To be fair to Osweiler, the Vikings defense’ is great. It gave all sorts of problems to Aaron Rodgers, Cam Newton, and Eli Manning in the last three weeks and cornerback Xavier Rhodes has been shutting down some of the NFL’s most elite wide receivers on a weekly basis.
He was also sacked four times and under pressure often, something that has given him trouble so far this year.
But Sunday wasn’t the outlier for Osweiler.

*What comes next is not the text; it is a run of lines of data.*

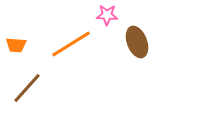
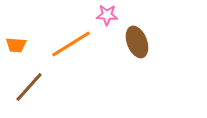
brown line: moved 2 px right, 1 px up
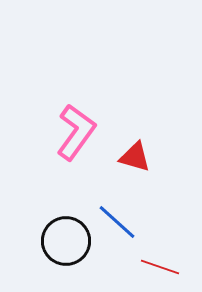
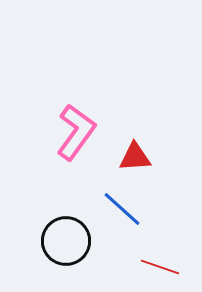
red triangle: rotated 20 degrees counterclockwise
blue line: moved 5 px right, 13 px up
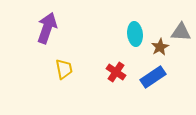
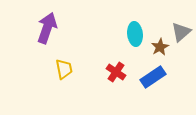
gray triangle: rotated 45 degrees counterclockwise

It was the fourth-consecutive poor performance for a player who was supposed to be the giant upgrade at quarterback for an offense that desperately needed one.
A year ago, the Texans were a playoff team with a stingy defense, but struggled with a revolving door at quarterback with Brian Hoyer, Ryan Mallett, T.J. Yates, and Brandon Weeden.
However, the Texans would be in better shape in 2016 if Osweiler was playing more like the way Hoyer did in 2015. Or the way Hoyer has played so far for the Chicago Bears this season, for that matter.
Hoyer posted a 5-4 record as a starter for Houston in 2015, with 60.7 percent of his passes completed, 19 touchdowns, and seven interceptions. In three starts for the Bears he has three 300-yard games, six touchdowns, and no interceptions.
Simply put: Hoyer has been much, much better than Osweiler. And Hoyer’s doing it on a one-year, $2 million contract with the Bears.
It’s not too late for Osweiler to turn things around and a matchup against the Indianapolis Colts in Week 6 is a good place to start. But after that is a Monday Night Football game on the road against Osweiler’s former team, the Denver Broncos.
It’s the type of game the Texans hoped Osweiler would help them win, but instead he looks more like a burden dragging down the team.